Forty-two companies — including three Taiwanese firms — are still operating in Russia, despite the majority of international companies having left the country in protest over its invasion of Ukraine, US research showed yesterday.
On Feb. 28 — four days after the invasion began — Jeffrey Sonnenfeld, the senior associate dean for Leadership Studies at the Yale School of Management, and other Yale researchers published on a Web site a list of companies that had left Russia or were continuing to operate in the country.
The team divided the list into five categories: “withdrawal,” “suspension,” “scaling back,” “buying time” and “digging in” to describe their actions since the invasion.
Photo: Cho Yi-chun, Taipei Times
The Web site says that firms in the “suspension” category are “temporarily curtailing operations while keeping return options open,” while those “buying time” are “postponing future planned investment, development and marketing while continuing substantive business.”

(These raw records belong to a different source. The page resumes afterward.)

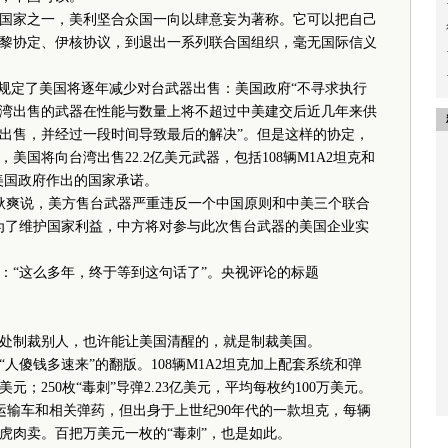
家之一，美利坚合众国一向以肆意妄为著称。它可以把自己
黎协定、伊核协议，到退出一系列联合国组织，毫无国际信义
文规定了美国将逐年减少对台武器出售：美国政府“不寻求执行
湾出售的武器在性能与数量上将不超过中美建交后近几年来供
出售，并经过一段时间导致最后的解决”。但是这样的协定，
国将向台湾出售22.2亿美元武器，包括108辆M1A2坦克和
了美国政府作出的国家承诺。
耿爽说，美方售台武器严重违反一个中国原则和中美三个联合
为了维护国家利益，中方将对参与此次售台武器的美国企业实
“这么多年，终于等到这句话了”。央视评论的标题
制裁别人，也许能让美国清醒的，就是制裁美国。
傻钱多速来”的翻版。108辆M1A2坦克加上配套系统和弹
美元；250枚“毒刺”导弹2.23亿美元，平均每枚约100万美元。
运输车和相关弹药，但出身于上世纪90年代的一款坦克，每辆
老虎肉卖。百把万美元一枚的“毒刺”，也是如此。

Those “digging in” are “companies defying demands for exit/reduction of activities,” it says.
As of yesterday, the Yale School of Management Web site, where an Excel spreadsheet of the firms can be downloaded, showed 174 companies in the “withdrawal” category, or an “A” grade, 195 in “suspension” (B grade), 31 “scaling back” (C grade) and 56 “buying time” (D grade).
Forty-two were listed as “digging in,” or given an “F” grade, including Taiwanese tech firms Acer Inc (宏碁), Asustek Computer Inc (華碩, Asus) and Micro-Star International Co (微星科技, MSI).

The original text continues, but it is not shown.